I had the same problem printing that groot model! I read up that acetone is useful to restore the gripping strength of the metal printing plate. Try that if you have a metal plate. After I could print groot.


----------



## Tom O (Apr 17, 2019)

Well I haven’t used my printer for years really so it started off bad lol the filliment would clog  after about a hour so I switched to a new roll, then using the sd card I unplugged the cable from the laptop killing the print WTF? This happened again as I decided to charge my old laptop while waiting for the print that I was about a hour and a half into it turns out the power cable wasn’t plugged all the way in!  After that the body printed fine the head ( a 3+ hour job ) was down to the last 45 min or so and broke loose! So on to print 2 it’s going great and has just a 1/2 x1/2 left to go and breaks loose again so close!




So now I’m thinking Ch Ch Chia Pet






I haven’t started the third print yet to think about it and have decided to make a tool for this type of build that has a small base to height ratio here’s my idea






The two pegs on the bottom go under the build plate the pivot is say 1/4” rod that the ends slide on to and the tension screw to clamp down on the rafting.
Hopefully with this even if it breaks away it should be able to finish the print just make sure you put something under the tension screw to protect your build plate.


----------



## CalgaryPT (Apr 17, 2019)

Bofobo said:


> Once you upgrade to metal gears you will find the true weak link is in fact the motor as it stalls even trying to drill your half-inch holes a belt drive will still stall the system but is supposed to run quieter though I never bought the metal gears to try I went straight to belt drive currently the 2 hp motor  Will slip on the belt drive if I try to take too big of a cut and I may go to metal gears myself one day


Isn't there a safety factor here in having a sacrificial gear on these little machines?


----------



## Tom O (Apr 17, 2019)

I would think that you can tell just by the sound of the machine if you are pushing too hard but if you stay with the plastic gears you may have to wait for another gear to come in and might have to limit extended cutting time because of heat on the gears.


----------



## Janger (Apr 18, 2019)

Tom O said:


> Hopefully with this even if it breaks away it should be able to finish the print just make sure you put something under the tension screw to protect your build plate.
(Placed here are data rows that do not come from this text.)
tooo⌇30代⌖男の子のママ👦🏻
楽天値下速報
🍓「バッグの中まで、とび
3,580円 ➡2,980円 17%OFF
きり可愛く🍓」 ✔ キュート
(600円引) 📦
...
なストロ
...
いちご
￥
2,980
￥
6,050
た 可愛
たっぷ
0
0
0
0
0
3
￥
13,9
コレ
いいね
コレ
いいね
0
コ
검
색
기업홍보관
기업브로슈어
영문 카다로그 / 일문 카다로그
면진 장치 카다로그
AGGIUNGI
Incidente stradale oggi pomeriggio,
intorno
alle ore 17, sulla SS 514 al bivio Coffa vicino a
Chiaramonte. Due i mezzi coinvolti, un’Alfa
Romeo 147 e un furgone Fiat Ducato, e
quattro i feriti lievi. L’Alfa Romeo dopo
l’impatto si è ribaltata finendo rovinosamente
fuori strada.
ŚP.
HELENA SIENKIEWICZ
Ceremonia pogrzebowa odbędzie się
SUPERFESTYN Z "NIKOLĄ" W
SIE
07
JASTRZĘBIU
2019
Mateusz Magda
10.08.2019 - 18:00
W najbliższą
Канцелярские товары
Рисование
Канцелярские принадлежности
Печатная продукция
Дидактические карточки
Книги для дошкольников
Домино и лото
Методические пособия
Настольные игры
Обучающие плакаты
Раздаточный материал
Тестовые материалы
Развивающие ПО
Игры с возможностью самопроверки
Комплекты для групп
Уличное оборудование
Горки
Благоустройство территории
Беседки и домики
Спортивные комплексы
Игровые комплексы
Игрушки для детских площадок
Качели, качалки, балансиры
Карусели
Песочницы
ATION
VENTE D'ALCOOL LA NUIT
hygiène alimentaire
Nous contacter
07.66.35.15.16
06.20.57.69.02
Interesting idea. Get printing it? Would you want two? The prusa bed moves in the y axis but I think this could work in my printer too. Model it up Tom!


----------



## Tom O (Apr 18, 2019)

I should get on it today it won’t be hard to model up, I was thinking though why have 2 pins per side when one will do it’s just a anchor.


----------



## Tom O (Apr 18, 2019)

And now to the original post when I first got ny Craftex mill it was cutting good and I wasn’t pushing it to hard my son took over and I could hear the difference in the cut as he was unknowingly pulling the 3/8 cutter out of the R8 holder, this was followed by the machine stopping and taking a closer look at the electrical boards I found the donut choke thing had melted the solder detaching it and was sitting on the wires below it.


----------



## Bofobo (Apr 18, 2019)

CalgaryPT said:


> Isn't there a safety factor here in having a sacrificial gear on these little machines?
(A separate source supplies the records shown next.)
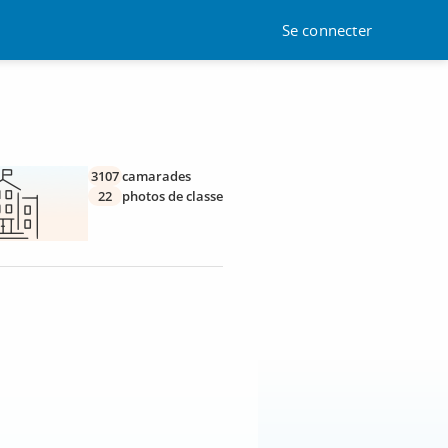
Se connecter
3107
camarades
22
photos de classe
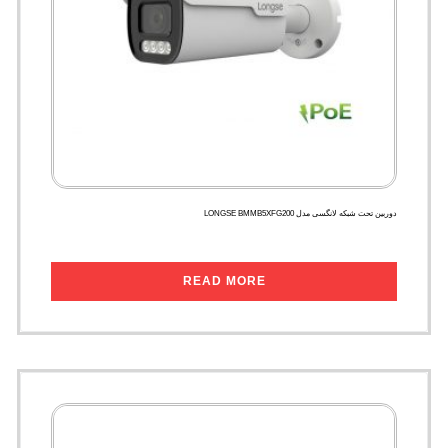
دوربین تحت شبکه لانگسی مدل LONGSE BMMB5XFG200
READ MORE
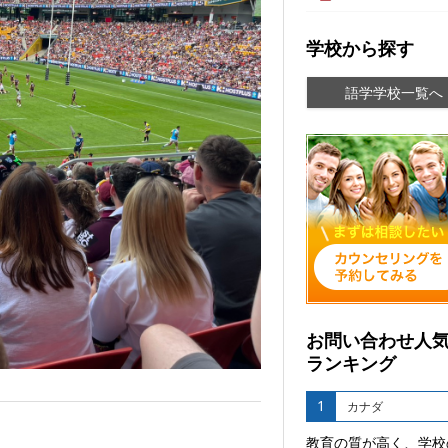
学校から探す
語学学校一覧へ
お問い合わせ人
ランキング
1
カナダ
教育の質が高く、学校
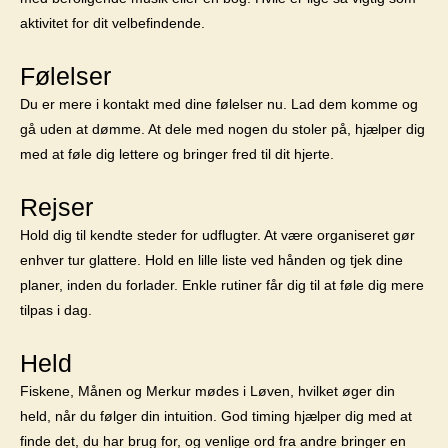
aktivitet for dit velbefindende.
Følelser
Du er mere i kontakt med dine følelser nu. Lad dem komme og
gå uden at dømme. At dele med nogen du stoler på, hjælper dig
med at føle dig lettere og bringer fred til dit hjerte.
Rejser
Hold dig til kendte steder for udflugter. At være organiseret gør
enhver tur glattere. Hold en lille liste ved hånden og tjek dine
planer, inden du forlader. Enkle rutiner får dig til at føle dig mere
tilpas i dag.
Held
Fiskene, Månen og Merkur mødes i Løven, hvilket øger din
held, når du følger din intuition. God timing hjælper dig med at
finde det, du har brug for, og venlige ord fra andre bringer en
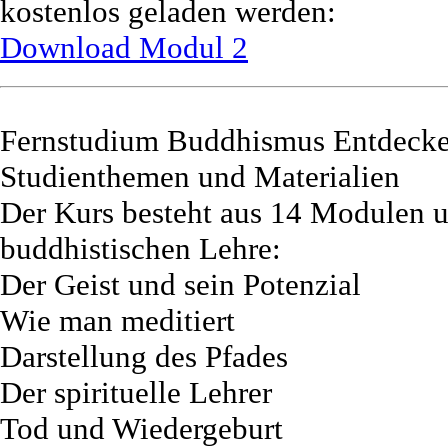
kostenlos geladen werden:
Download Modul 2
Fernstudium Buddhismus Entdecke
Studienthemen und Materialien
Der Kurs besteht aus 14 Modulen u
buddhistischen Lehre:
Der Geist und sein Potenzial
Wie man meditiert
Darstellung des Pfades
Der spirituelle Lehrer
Tod und Wiedergeburt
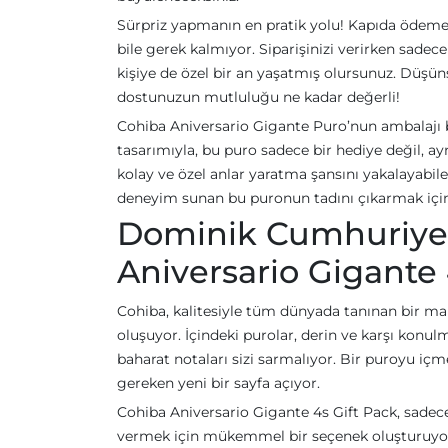
Sürpriz yapmanın en pratik yolu! Kapıda ödeme 
bile gerek kalmıyor. Siparişinizi verirken sade
kişiye de özel bir an yaşatmış olursunuz. Düşün
dostunuzun mutluluğu ne kadar değerli!
Cohiba Aniversario Gigante Puro’nun ambalajı bi
tasarımıyla, bu puro sadece bir hediye değil, ay
kolay ve özel anlar yaratma şansını yakalayabile
deneyim sunan bu puronun tadını çıkarmak için 
Dominik Cumhuriyet
Aniversario Gigante 
Cohiba, kalitesiyle tüm dünyada tanınan bir ma
oluşuyor. İçindeki purolar, derin ve karşı konulm
baharat notaları sizi sarmalıyor. Bir puroyu içm
gereken yeni bir sayfa açıyor.
Cohiba Aniversario Gigante 4s Gift Pack, sadece
vermek için mükemmel bir seçenek oluşturuyor. 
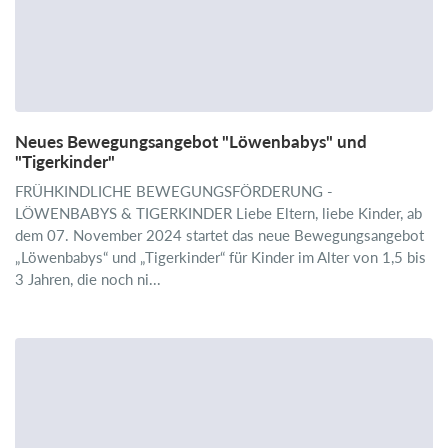
Neues Bewegungsangebot "Löwenbabys" und
"Tigerkinder"
FRÜHKINDLICHE BEWEGUNGSFÖRDERUNG -
LÖWENBABYS & TIGERKINDER Liebe Eltern, liebe Kinder, ab
dem 07. November 2024 startet das neue Bewegungsangebot
„Löwenbabys“ und „Tigerkinder“ für Kinder im Alter von 1,5 bis
3 Jahren, die noch ni...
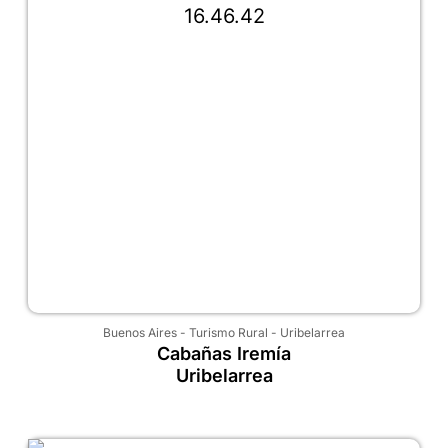
Buenos Aires
-
Turismo Rural
-
Uribelarrea
Cabañas Iremía
Uribelarrea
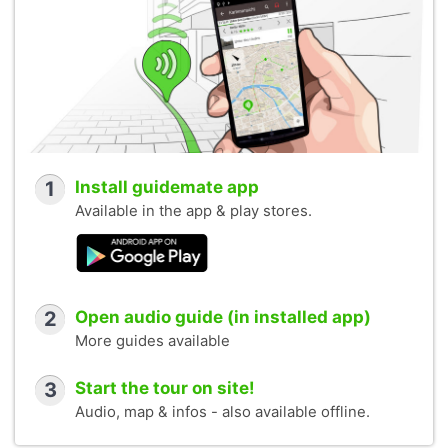
1
Install guidemate app
Available in the app & play stores.
2
Open audio guide (in installed app)
More guides available
3
Start the tour on site!
Audio, map & infos - also available offline.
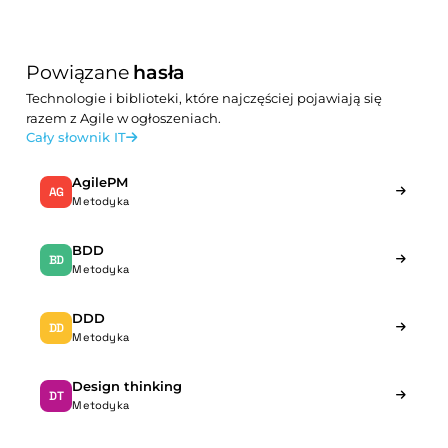
Powiązane
hasła
Technologie i biblioteki, które najczęściej pojawiają się
razem z Agile w ogłoszeniach.
Cały słownik IT
AgilePM
AG
Metodyka
BDD
BD
Metodyka
DDD
DD
Metodyka
Design thinking
DT
Metodyka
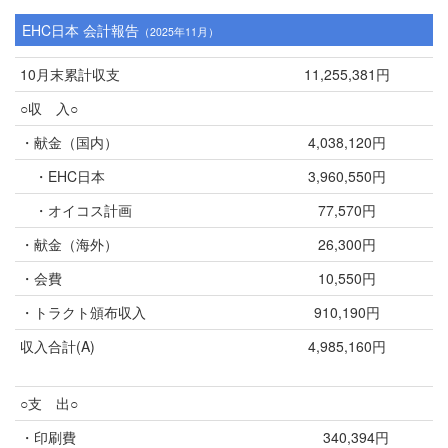
EHC日本 会計報告
（2025年11月）
10月末累計収支
11,255,381円
○収 入○
・献金（国内）
4,038,120円
・EHC日本
3,960,550円
・オイコス計画
77,570円
・献金（海外）
26,300円
・会費
10,550円
・トラクト頒布収入
910,190円
収入合計(A)
4,985,160円
○支 出○
・印刷費
340,394円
Well i had very little trouble causing the machine to stall by hand (grab running spindle and stall motor) so i dont think the weak gears are the fail safe, the motor “stalls” to protect it or some junk.


----------



## Brian H (Apr 19, 2019)

YYCHobbyMachinist said:


> Brian H has mailed to me his now redundant gear.  Thanks Brian H!
> 
> BB has back ordered me two (one was covered by warrantee) but I won't see those until mid May.
> 
> ...



I think I'd be a bit skeptical about having metal gears inside. I'm not aware of any that came that way from the factory.


----------



## YYCHM (Apr 19, 2019)

Brian H said:


> I think I'd be a bit skeptical about having metal gears inside. I'm not aware of any that came that way from the factory.



BB was full of BS when they told me the internal gears are metal.

Every one of LMS's direct replacement gears are plastic.  LMS lists metal replacements for all the gears but I think I'll go the belt drive route and be done with them.


----------



## Jwest7788 (Apr 24, 2019)

I haven't yet got into nylon, sorry!


----------